Senpai is a tool that uses PSI memory pressure metrics to maintain a moderate level of reclaim activity, keeping memory management informed with hot working set knowledge without impacting performance.

warning

Senpai does not work on rotating hard disks.

Before we get into the details, let's kick off Senpai. First, check to see if rd-hashd is running at 25% load, with its memory usage filling most of the system. If so, skip the following two steps.

  1. Ramp rd-hashd up to 100% by selecting the Set rd-hashd load level to 100% button.
  2. Next, wait until it fills up the memory, and then reduce it back to 25% by selecting the Set rd-hashd load level to 25% button.

Once rd-hashd is running at 25% load with high memory usage, enable Senpai on workload by selecting the Enable Senpai on workload.slice button.

OOMD will start logging a line every second in the "Management logs" pane on the left. You can also view these logs in the "rd-oomd" entry in the log view ('l').

What is Senpai?

The previous page demonstrated the main challenge of memory sizing: losing hot working set knowledge due to loss of reclaim activities. Senpai is a simple mechanism that ensures there's always a light level of reclaim activity: enough to maintain working set knowledge, but not enough to cause a noticeable impact on the workload's performance.

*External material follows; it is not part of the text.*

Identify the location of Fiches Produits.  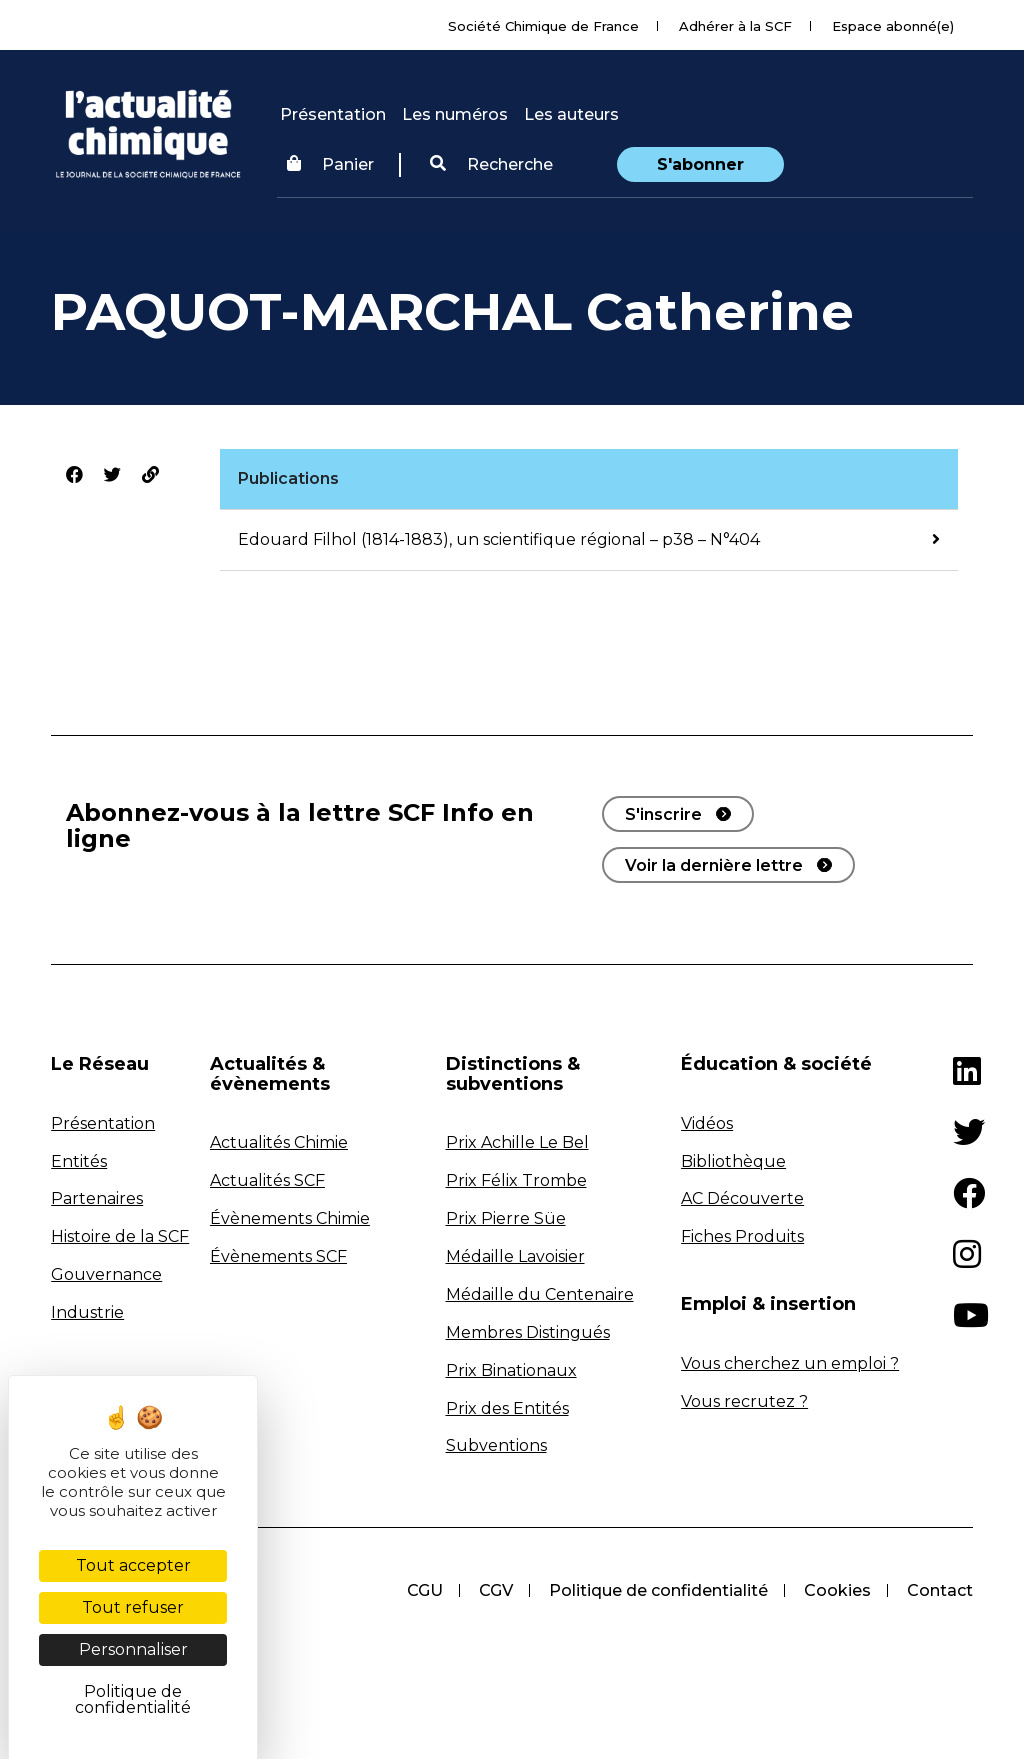
(742, 1236).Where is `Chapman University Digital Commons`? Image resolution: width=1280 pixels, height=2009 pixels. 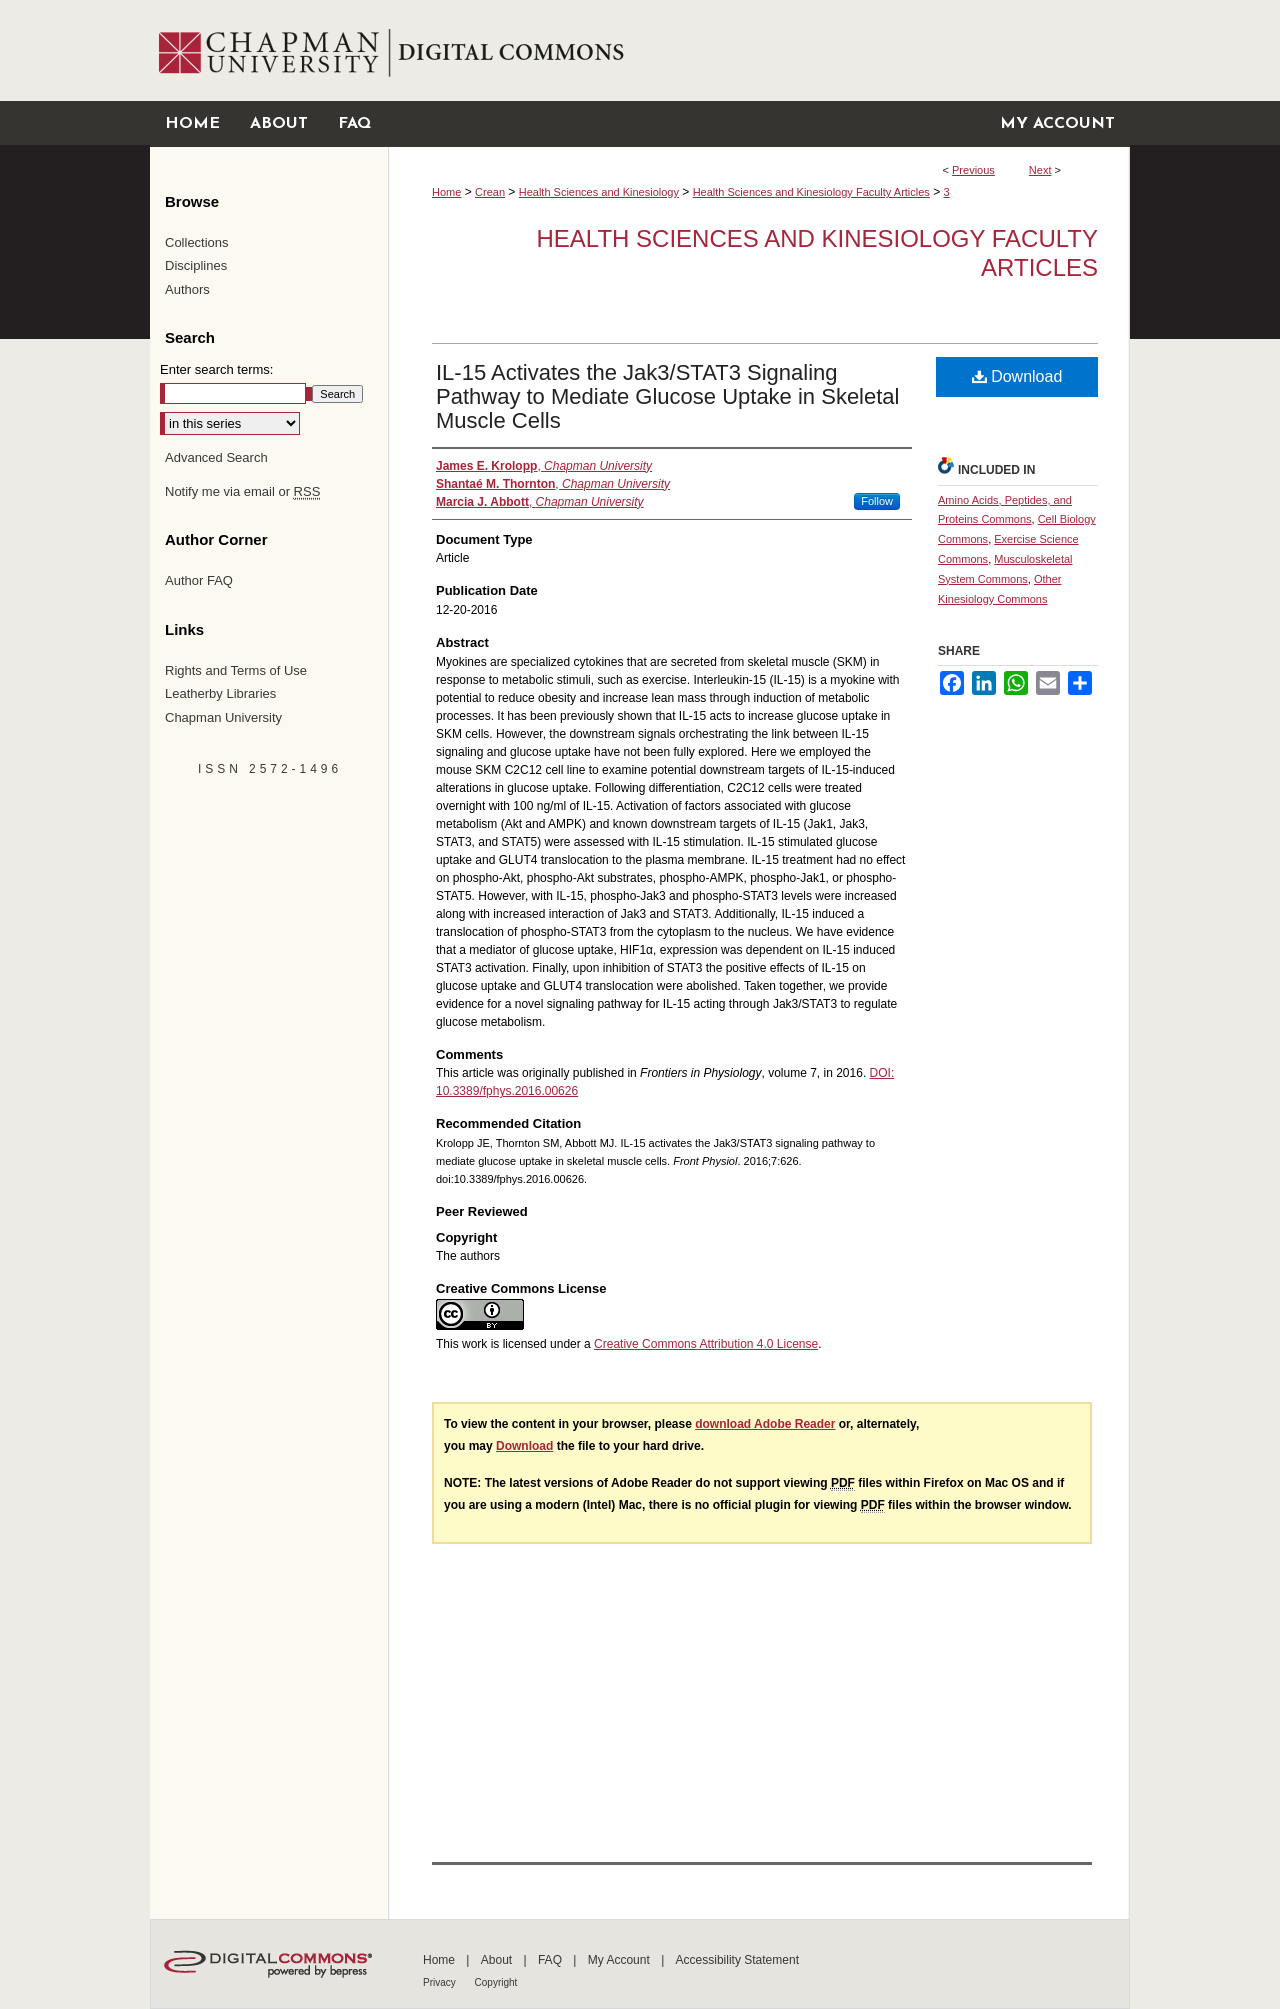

Senpai achieves this by modulating memory.high while monitoring the PSI memory pressure. It gradually clamps down on the allowed amount of memory until signs of memory contention are detected and then backs off. It continues monitoring PSI and modulating memory.high, keeping the workload right on edge, where it has just enough memory to run unimpeded.

Note that this is inherently doing more work than necessary. The system doesn't need to reclaim memory right now, but Senpai is making it go through all the motions: scanning the pages to discover hot and cold pages, kicking out colder pages, bringing them back as needed, and so on. Because the reclaim rate is relatively low, the CPU overhead from scanning pages, and the IO overhead from faulting some of them back in, tends to be negligible. When the workload saturates the system, PSI levels tell senpai to back off and go idle, and both the CPU and IO overhead disappear.

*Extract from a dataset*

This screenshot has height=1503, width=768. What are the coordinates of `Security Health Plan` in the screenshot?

Take a look at the rd-hashd RPS and memory usage graphs on the left, Senpai should have shaved off some memory by now. Compress the timescale with 't' to see the changes clearer. We reduced rd-hashd load to 25%, reducing its memory footprint by around 37.5% (half of memory usage doesn't scale with RPS). On a test machine with 32G of memory, memory usage at the full RPS is around 27G, so we can expect it to shrink to around 17G. This is a rough estimate: the actual number will depend on benchmark variance, SSD performance, and Senpai's memory pressure threshold and configuration.

On a test setup with 32G of memory running and 250G Samsung 860 EVO SSD, Senpai reduced rd-hashd's memory usage by about 3G, down to 24G in six minutes. As the size goes down, the speed becomes slower, and it converged on 17.5G in around forty minutes. The speed you see on your test setup will depend on how much memory you begin with and the performance of the underlying IO device.

As you can see, the time scale for convergence is in tens of minutes. The Senpai configuration included for this demo is pretty aggressive too. Production deployments at Meta use significantly more conservative pressure thresholds, with the convergence timescale reaching a few hours after adjustment periods. While slow, this provides reliable memory usage information across the fleet at virtually no cost.

Future of Senpai

Senpai is already in wide-scale production across numerous workloads at Meta. Its beauty is in its simplicity: All it does is monitor the PSI some total memory pressure metric of the target cgroup, and adjusts memory.high up and down accordingly. With just that, it can keep a moderate level of reclaim going, such that what's being used equals what's needed. Currently, the convergence rate is limited to the IO device, which doesn't always yield desirable precision, particularly for quickly changing workloads, so we're now experimenting with in-memory reclaim caches, such as zswap and zcache.